Note: For Kind clusters, consider using simulated-accelerators if vLLM GPU detection fails. Saturation-based scaling does not require node patching—it only uses workload metrics (KV cache utilization, queue length). Simulator pods don't request GPUs, so they can schedule without node patching. If using regular vLLM with GPU resource requests on Kind, you must patch nodes for pods to schedule (e.g., kubectl patch node <node-name> -p '{"status":{"capacity":{"nvidia.com/gpu":"8"}}}'). WVA automatically discovers its namespace via POD_NAMESPACE.

Step 3: Create WVA Namespace (if needed)

The helmfile creates llm-d-autoscaler namespace automatically if it doesn't exist. Note: If you created the namespace in Prerequisites #4 for the HF token secret, it's already created.

For OpenShift only, ensure the namespace has the monitoring label:

export NAMESPACE=${NAMESPACE:-llm-d-autoscaler}
kubectl label namespace "${NAMESPACE}" openshift.io/user-monitoring=true --overwrite

Step 4: Install WVA CRDs (Required)

Install WVA CRDs before deploying:

kubectl apply -f https://raw.githubusercontent.com/llm-d-incubation/workload-variant-autoscaler/v0.5.1/charts/workload-variant-autoscaler/crds/llmd.ai_variantautoscalings.yaml
kubectl get crd variantautoscalings.llmd.ai

Step 5: Install WVA (with llm-d Stack - if not deployed already)

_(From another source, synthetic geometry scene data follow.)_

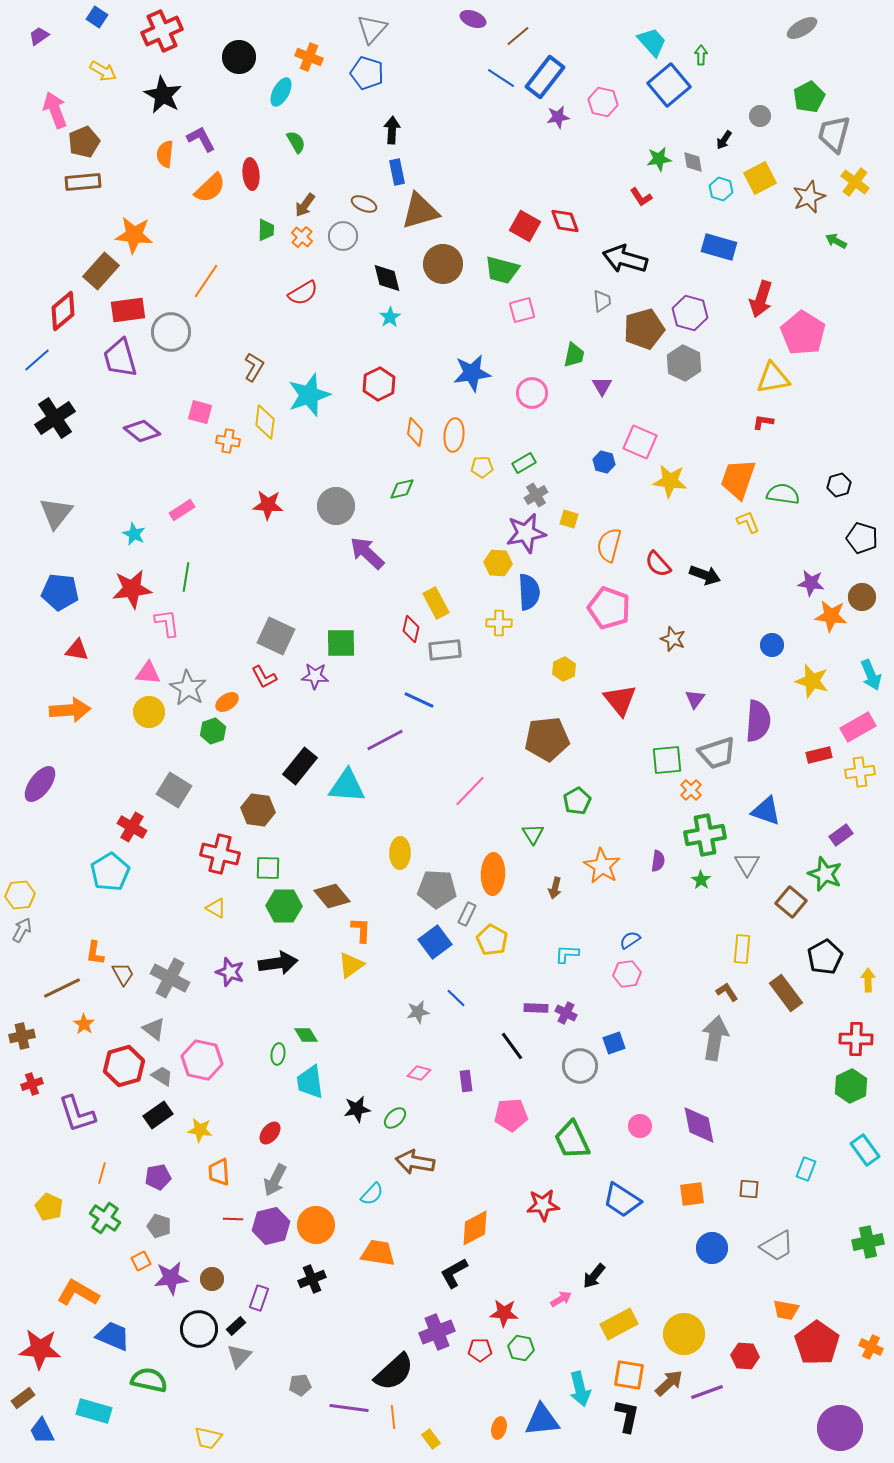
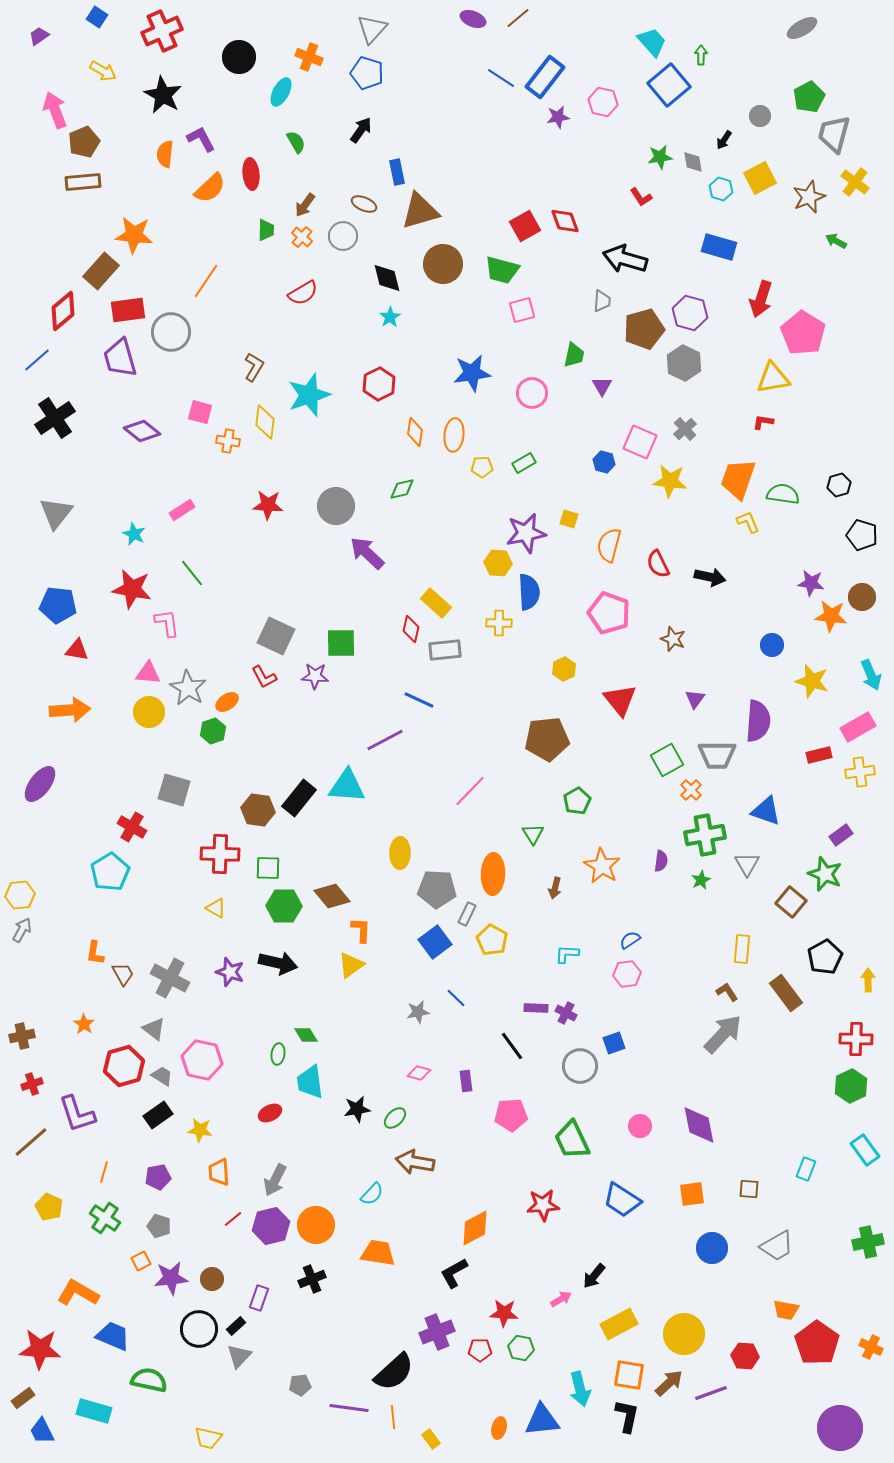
brown line at (518, 36): moved 18 px up
black arrow at (392, 130): moved 31 px left; rotated 32 degrees clockwise
green star at (659, 159): moved 1 px right, 2 px up
red square at (525, 226): rotated 32 degrees clockwise
gray trapezoid at (602, 301): rotated 10 degrees clockwise
gray cross at (536, 495): moved 149 px right, 66 px up; rotated 10 degrees counterclockwise
black pentagon at (862, 538): moved 3 px up
red semicircle at (658, 564): rotated 16 degrees clockwise
black arrow at (705, 575): moved 5 px right, 2 px down; rotated 8 degrees counterclockwise
green line at (186, 577): moved 6 px right, 4 px up; rotated 48 degrees counterclockwise
red star at (132, 589): rotated 18 degrees clockwise
blue pentagon at (60, 592): moved 2 px left, 13 px down
yellow rectangle at (436, 603): rotated 20 degrees counterclockwise
pink pentagon at (609, 608): moved 5 px down
gray trapezoid at (717, 753): moved 2 px down; rotated 18 degrees clockwise
green square at (667, 760): rotated 24 degrees counterclockwise
black rectangle at (300, 766): moved 1 px left, 32 px down
gray square at (174, 790): rotated 16 degrees counterclockwise
red cross at (220, 854): rotated 12 degrees counterclockwise
purple semicircle at (658, 861): moved 3 px right
green star at (701, 880): rotated 12 degrees clockwise
black arrow at (278, 963): rotated 21 degrees clockwise
brown line at (62, 988): moved 31 px left, 154 px down; rotated 15 degrees counterclockwise
gray arrow at (715, 1038): moved 8 px right, 4 px up; rotated 33 degrees clockwise
red ellipse at (270, 1133): moved 20 px up; rotated 25 degrees clockwise
orange line at (102, 1173): moved 2 px right, 1 px up
red line at (233, 1219): rotated 42 degrees counterclockwise
purple line at (707, 1392): moved 4 px right, 1 px down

Choose your installation mode:

Option A: Full Installation (Default)

Install the complete llm-d inference-scheduling stack (infra, gaie, modelservice) plus WVA:

export NAMESPACE=${NAMESPACE:-llm-d-autoscaler}
cd guides/workload-autoscaling
helmfile apply -n ${NAMESPACE}

To use agentgateway instead of the default istio environment:

export NAMESPACE=${NAMESPACE:-llm-d-autoscaler}
cd guides/workload-autoscaling
helmfile apply -e agentgateway -n ${NAMESPACE}

To use the deprecated kgateway migration path:

export NAMESPACE=${NAMESPACE:-llm-d-autoscaler}
cd guides/workload-autoscaling
helmfile apply -e kgateway -n ${NAMESPACE}

This installs the complete Intelligent Inference Scheduling stack:

Infra (gateway infrastructure)
GAIE (inference pool and endpoint picker)
Model Service (vLLM inference pods)
WVA (workload-variant-autoscaler) in llm-d-autoscaler namespace

WVA automatically discovers its namespace via POD_NAMESPACE.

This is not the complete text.